CAPILÉ



Capilé, um dos cantores mais irreverentes do Carnatal fala sobre sua carreira para o Abadalação.Com



Nome completo e data de nascimento?
Lenilson Costa de Macedo. 25 de setembro de 1960

De onde surgiu o apelido Capilé?
Capilé surgiu de uma novela dos anos 60 e também do futebol. Joguei futebol e esse nome foi tomando conta e até hoje não consegui deixar mais de ser Capilé.

Onde nasceu e como iniciou a carreira artística?
Nasci em Campina Grande. Eu iniciei nos bares, na noite, tocando mpb. Caetano, Gil, Jackson do Pandeiro. E depois gravei um disco de forró em 85 que começou a despontar e ficamos fazendo forró de 85 até 88. Até que veio a Micarande em 90 e entrei para esse ritmo do carnaval.

E de onde vem o jeito irreverente de Capilé?
Uma das grandes marcas da gente é a brincadeira, o descompromisso. É o compromisso com a alegria, com a festa, meu compromisso é levar as pessoas para se divertir.

Fora o Carnatal, quais outras micaretas que você puxa?
Eu tenho até o prazer de ser um dos fundadores do Carnatal, estou aqui desde o primeiro. Puxo tambem a Micarande, Micaroa, Fortal. Tem uma no interior de SP, em Mirante do Paranapanema, em Currais Novos, o Carnaxelita. Somando são mais de 20 no total.

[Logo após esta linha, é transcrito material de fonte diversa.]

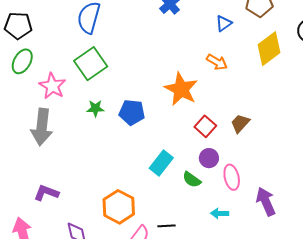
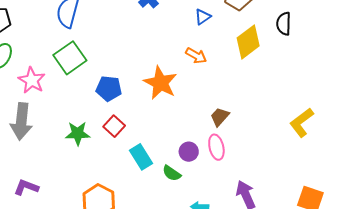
green star: (95, 108) -> (78, 133), moved, size x1.4
blue pentagon: (132, 112) -> (109, 88), moved
red square: (205, 126) -> (114, 126), moved
cyan rectangle: (161, 163) -> (141, 157), turned -70
pink ellipse: (232, 177) -> (216, 147), moved

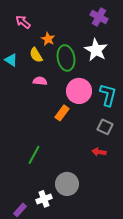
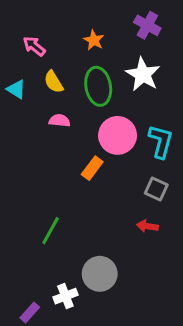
pink arrow: (23, 22) -> (34, 46), moved
orange star: (48, 39) -> (94, 40), moved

Qual sua relação com Durval Lelys do Asa de Águia?
Eu que gravei a música "Bota pra ferver", que descobri aqui no carnaval da Redinha. Foi um dos lugares que me projetou pra carnaval. Através dessa música eu conheci o Durval. O primeiro show que Durval fez aqui foi com a banda Palov, da qual eu tomava conta. Por isso que tem toda essa relação.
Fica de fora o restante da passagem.